It’s not all shits and giggles


My default setting is flippant. We all have one, and that’s mine. It doesn’t mean I don’t get it, or that I’m not scared. I do and I am, but my coping mechanism is to find humour where I can. It’s not even a conscious thing, I wish it was as I’ve landed myself in trouble by saying the wrong thing too many times.

Whenever you hear the word cancer you shudder, everyone does. It’s also almost completely impossible to get away from it. It’s bloody everywhere. Race4Life, Shine, Moonwalk, Dry Everysoddingmonth. billboards, tv ads, radio ads, FB sidebars. You can’t run, there is no hiding, and that’s just the organisations trying to cure it. It’s a scary place for the newly diagnosed. It’s scary for everyone but if you’re not in the rather unfortunate position of being investigated or diagnosed you can shy away, avoid looking it in the eye, and hope like hell that it doesn’t see you. Or was that just me?

Then, for some of us, that changes. It really fucking is you, and not in a good way. I hate crying in front of people, I don’t care if they don’t mind, I hate it. I don’t want to do it. I want to lick my wounds in private. Push that box of Kleenex towards me one more time and I’m going to bash you over the head with it. That’s just me. Other people prefer the huggy approach and that’s what makes it bloody impossible for anyone to say or do the right thing. I’m now strongly of the opinion that the best thing to do is ask. “Are we talking about this or just giving it a nod (quick hug/pat on the back) and carrying on as normal?”

I’ve cried my way through walking the dogs, almost wet myself in fear walking towards the operating theatre. I preferred when they wheeled you there on a bed, it’s all sorts or wrong to make you walk into a place where they’re going to chop bits off. Carrying that pillow. I shook in fear when the nurse on the day ward told me not to wait to do anything, that I should “Live for today, you never know what tomorrow will bring” 10 minutes after finding out the cancer had reached my lymph nodes and I was heading for more surgery and then chemo. Turned out she had no idea, “Oh, I say that to everyone love” when I told her she was scaring me. Hopefully she’s stopped doing that.

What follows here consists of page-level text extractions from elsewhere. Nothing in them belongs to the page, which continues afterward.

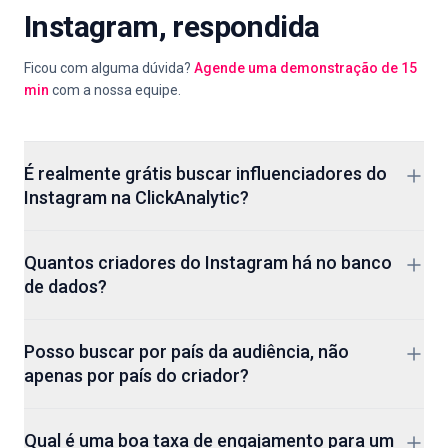
Instagram, respondida
Ficou com alguma dúvida?
Agende uma demonstração de 15
min
com a nossa equipe.
É realmente grátis buscar influenciadores do
Instagram na ClickAnalytic?
Sim. Você pode abrir a busca, filtrar por nicho, país, faixa de
Quantos criadores do Instagram há no banco
seguidores e engajamento, depois navegar pelos perfis de
de dados?
criadores sem cadastro. Planos pagos adicionam análise de
audiência, detalhes de pontuação de seguidores falsos,
Mais de 400M perfis de criadores no Instagram, TikTok e
exportação CSV e o CRM de criadores, mas a busca em si
Posso buscar por país da audiência, não
YouTube. O conjunto do Instagram cobre contas nano, de
é gratuita.
apenas por país do criador?
alguns milhares de seguidores até nomes globais com
dezenas de milhões, atualizado continuamente para que os
Sim. A localização da audiência é um filtro separado da
dados não sejam uma captura anual.
Qual é uma boa taxa de engajamento para um
localização do criador. Um criador baseado em Berlim pode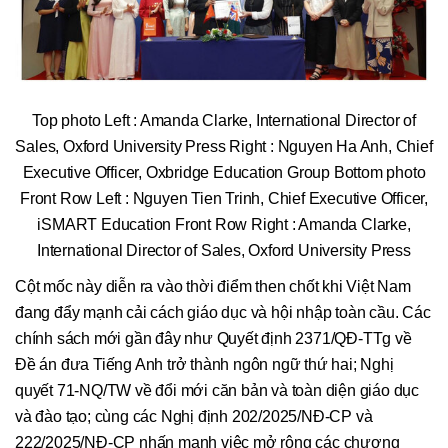
Top photo Left : Amanda Clarke, International Director of
Sales, Oxford University Press Right : Nguyen Ha Anh, Chief
Executive Officer, Oxbridge Education Group Bottom photo
Front Row Left : Nguyen Tien Trinh, Chief Executive Officer,
iSMART Education Front Row Right : Amanda Clarke,
International Director of Sales, Oxford University Press
Cột mốc này diễn ra vào thời điểm then chốt khi Việt Nam
đang đẩy mạnh cải cách giáo dục và hội nhập toàn cầu. Các
chính sách mới gần đây như Quyết định 2371/QĐ-TTg về
Đề án đưa Tiếng Anh trở thành ngôn ngữ thứ hai; Nghị
quyết 71-NQ/TW về đổi mới căn bản và toàn diện giáo dục
và đào tạo; cùng các Nghị định 202/2025/NĐ-CP và
222/2025/NĐ-CP nhấn mạnh việc mở rộng các chương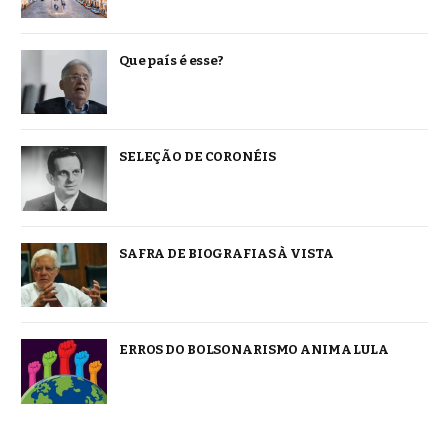
Que país é esse?
SELEÇÃO DE CORONÉIS
SAFRA DE BIOGRAFIAS À VISTA
ERROS DO BOLSONARISMO ANIMA LULA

After all of that, normal life carries on. it seems impossible, but it does. I’d never have believed that refereeing squabbling kids would be a relief. Okay, that might be pushing it a bit, especially since they are now both bigger than me and it’s only a matter of time until a foot goes through the fish tank, mid fight, and immortal fish meets his end (Toby the cat is ever hopeful). I’d be more worried about that if immortal fish hadn’t eaten his (her? how do you tell with a fish?) partner and every pretty fantailed tank mate years ago.

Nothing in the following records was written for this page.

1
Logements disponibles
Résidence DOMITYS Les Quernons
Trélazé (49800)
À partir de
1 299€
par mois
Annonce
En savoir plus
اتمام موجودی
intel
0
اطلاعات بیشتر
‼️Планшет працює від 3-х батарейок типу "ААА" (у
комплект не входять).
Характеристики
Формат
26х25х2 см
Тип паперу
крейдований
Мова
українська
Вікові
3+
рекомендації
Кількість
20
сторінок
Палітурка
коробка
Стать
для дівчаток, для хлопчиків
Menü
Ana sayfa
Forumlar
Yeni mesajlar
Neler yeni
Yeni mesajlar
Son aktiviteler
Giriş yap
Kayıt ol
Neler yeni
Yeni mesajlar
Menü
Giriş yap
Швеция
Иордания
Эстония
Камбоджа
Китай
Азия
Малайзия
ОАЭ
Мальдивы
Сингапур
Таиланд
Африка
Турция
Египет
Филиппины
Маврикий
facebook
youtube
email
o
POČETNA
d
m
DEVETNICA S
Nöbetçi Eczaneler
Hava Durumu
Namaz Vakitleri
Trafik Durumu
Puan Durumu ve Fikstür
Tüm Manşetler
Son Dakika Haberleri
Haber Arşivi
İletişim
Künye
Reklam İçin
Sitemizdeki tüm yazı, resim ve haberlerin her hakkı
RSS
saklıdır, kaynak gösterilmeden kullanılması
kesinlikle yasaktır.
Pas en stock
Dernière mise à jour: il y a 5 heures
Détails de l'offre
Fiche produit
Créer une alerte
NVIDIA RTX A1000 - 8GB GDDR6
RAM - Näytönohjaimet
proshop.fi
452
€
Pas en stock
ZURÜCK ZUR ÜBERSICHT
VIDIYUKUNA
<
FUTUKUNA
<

Resolutions to live a healthy life get a bit boring. I did Google wine & chemo which took me to such a brilliant online fight that I had 2 glasses instead of the one I’d allowed myself. Fuck it, ok, I finished the bottle. It was a very good fight though. I decided to give up eating meat instead. There were no good online fights relating to chemo and burgers. Also, I like wine more than meat.
I’ve sort of settled into a life of vegetarian alcoholism, with a few side orders of snake oil.